The Evaluation object evaluates the learned hypothesis. It provides standard precision, recall and f-measure figures. A ValidationResult is used for collecting a list of validation results. It provides the averaged result over the validation runs. This class provides a method for saving the validation result in CSV.

The util package

This package contains miscellaneous utility classes not described here. For details on the package contents see the TIES API documentation.

Extending TIES

In order to show that TIES can be extended easily, in the next subsection we propose as case of study the implementation of the Boosted Wrapper Induction.

[...]

Case of Study: BWI

This section describes the boosted wrapper induction object oriented implementation using the TIES API. Note that the boosting support will be generalized and moved in the ml.boosting package in the next release, but for the time being it is hardcoded as part of the bwi package.

The class diagrams of Figure 5.a and 5.b show the classes and interfaces of the bwi package.

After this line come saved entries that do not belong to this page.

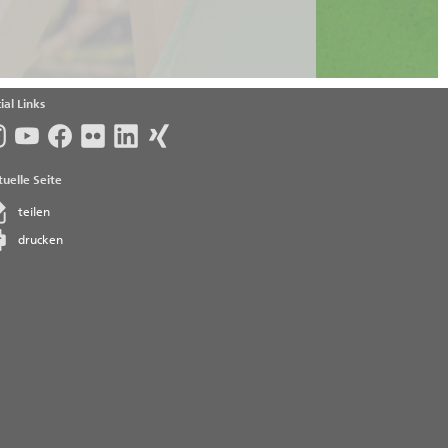
ial Links
uelle Seite
teilen
drucken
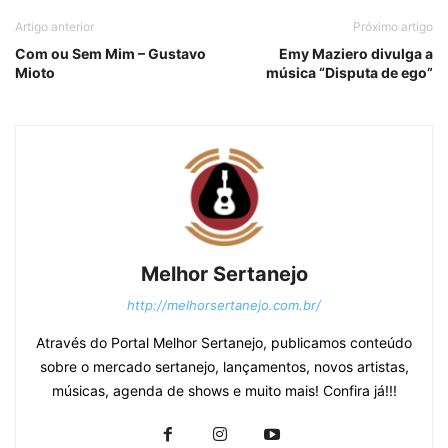
Artigo anterior
Próximo artigo
Com ou Sem Mim – Gustavo
Emy Maziero divulga a
Mioto
música “Disputa de ego”
Melhor Sertanejo
http://melhorsertanejo.com.br/
Através do Portal Melhor Sertanejo, publicamos conteúdo
sobre o mercado sertanejo, lançamentos, novos artistas,
músicas, agenda de shows e muito mais! Confira já!!!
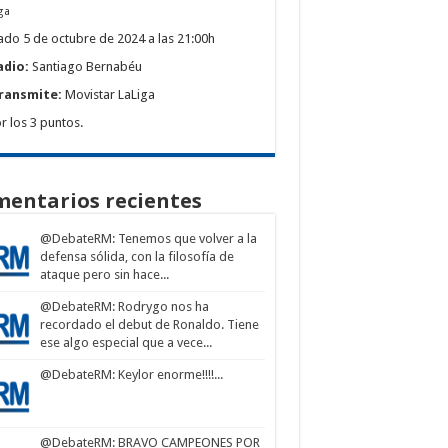
ga
do 5 de octubre de 2024 a las 21:00h
adio:
Santiago Bernabéu
ransmite:
Movistar LaLiga
r los 3 puntos.
entarios recientes
@DebateRM
: Tenemos que volver a la
defensa sólida, con la filosofía de
ataque pero sin hace...
@DebateRM
: Rodrygo nos ha
recordado el debut de Ronaldo. Tiene
ese algo especial que a vece...
@DebateRM
: Keylor enorme!!!!...
@DebateRM
: BRAVO CAMPEONES POR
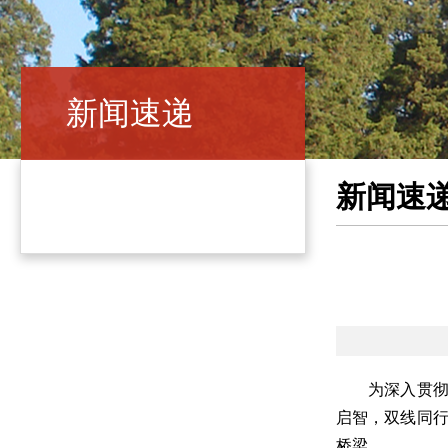
新闻速递
新闻速
为深入贯彻
启智，双线同行
桥梁。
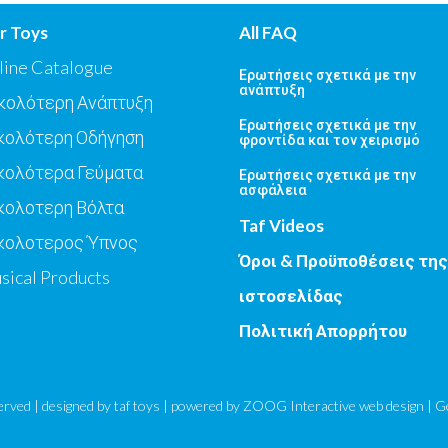
r Toys
All FAQ
line Catalogue
Ερωτήσεις σχετικά με την
ανάπτυξη
κολότερη Ανάπτυξη
Ερωτήσεις σχετικά με την
κολότερη Οδήγηση
φροντίδα και τον χειρισμό
κολότερα Γεύματα
Ερωτήσεις σχετικά με την
ασφάλεια
κολοτερη Βόλτα
Taf Videos
κολοτερος Ύπνος
Όροι & Προϋποθέσεις της
sical Products
ιστοσελίδας
Πολιτική Απορρήτου
eserved | designed by
taf toys
| powered by ZOOG Interactive
web design
| G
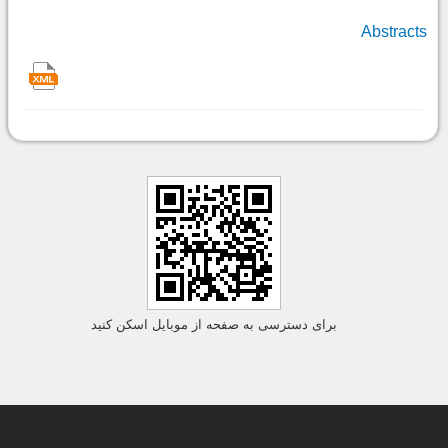
Abstracts
برای دسترسی به صفحه از موبایل اسکن کنید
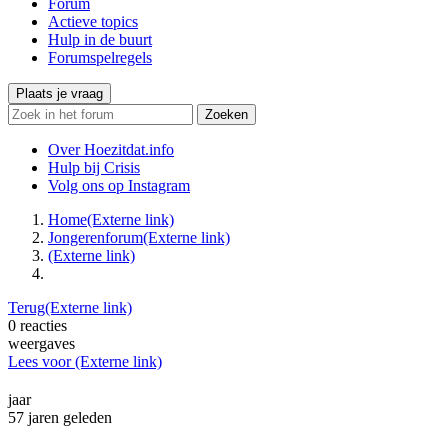
Forum
Actieve topics
Hulp in de buurt
Forumspelregels
Plaats je vraag
Zoeken
Over Hoezitdat.info
Hulp bij Crisis
Volg ons op
Instagram
Home
(Externe link)
Jongerenforum
(Externe link)
(Externe link)
Terug
(Externe link)
0
reacties
weergaves
Lees voor
(Externe link)
jaar
57 jaren geleden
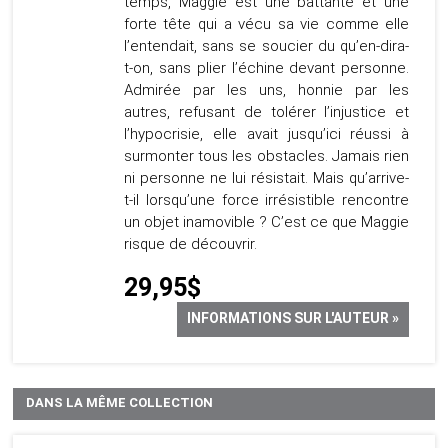
temps, Maggie est une battante et une
forte tête qui a vécu sa vie comme elle
l’entendait, sans se soucier du qu’en-dira-
t-on, sans plier l’échine devant personne.
Admirée par les uns, honnie par les
autres, refusant de tolérer l’injustice et
l’hypocrisie, elle avait jusqu’ici réussi à
surmonter tous les obstacles. Jamais rien
ni personne ne lui résistait. Mais qu’arrive-
t-il lorsqu’une force irrésistible rencontre
un objet inamovible ? C’est ce que Maggie
risque de découvrir.
29,95$
INFORMATIONS SUR L'AUTEUR »
DANS LA MÊME COLLECTION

BWI is the main class of the package: it implements the Learner and Boosting interfaces. The former interface is described in The ml package. The latter, together with the WeakLearner interface, provides the abstraction of boosting.

As described in How TIES Works a validation object calls the learn method of BWI defined in the Learner interface. learn calls the boost method, defined in the Boosting interface, for learning a linear combination of weak hypotheses. Keeping separated the mechanism that runs the algorithm from its implementation gives a lot of flexibility. For instance, changing from AdaBoost to a different boosting technique requires only reimplementing the boost methods defined in Boosting, keeping untouch the other classes. In similar way, a new weak learner can be added just implementing the WeakLearner interface.

Figure 5.a Class diagram of the package bwi.

Once instantiated, the boosting algorithm repeatedly calls a weak learner implementation, for instance DefaultWeakLearner, over the training set and updates the examples weightings (Distribution). A WeakLearner object returns a weak hypothesis, i.e. a Detector. This process is represented in the sequence diagram shown in Figure 5.c.

The WeakLearnerFactory class is employed for creating a weak learner instance. The learner to be instantiated and its parameters can be specified in the ties-config.xml file. See the TIES user's guide for an example of config file.

Figure 5.b Class diagram of the package bwi.

The algorithm learns separately to recognize the beginning and end of the fields to be extracted and combines them, using the field length distribution, in a Wrapper object. The Wrapper class implements the Hypothesis interface providing methods for saving and loading a wrapper in XML format and for extracting a list of fields from an example set.

Figure 5.c Sequence diagram of the package bwi.

In TIES the procedure which in [1] is called BWI corresponds to the learn method of the BWI class, while the AdaBoost procedure corresponds to the boost method defined in Boosting. Finally, the procedure LearnDetector corresponds to the learnDetector defined in WeakLearner.

Plugging TIES

This section describes how to plug TIES in an application program.

[...]

Bibliography

[1] D. Freitag & N. Kushmerick, "Boosted wrapper induction", AAAI-00 (Austin), pp. 577-583.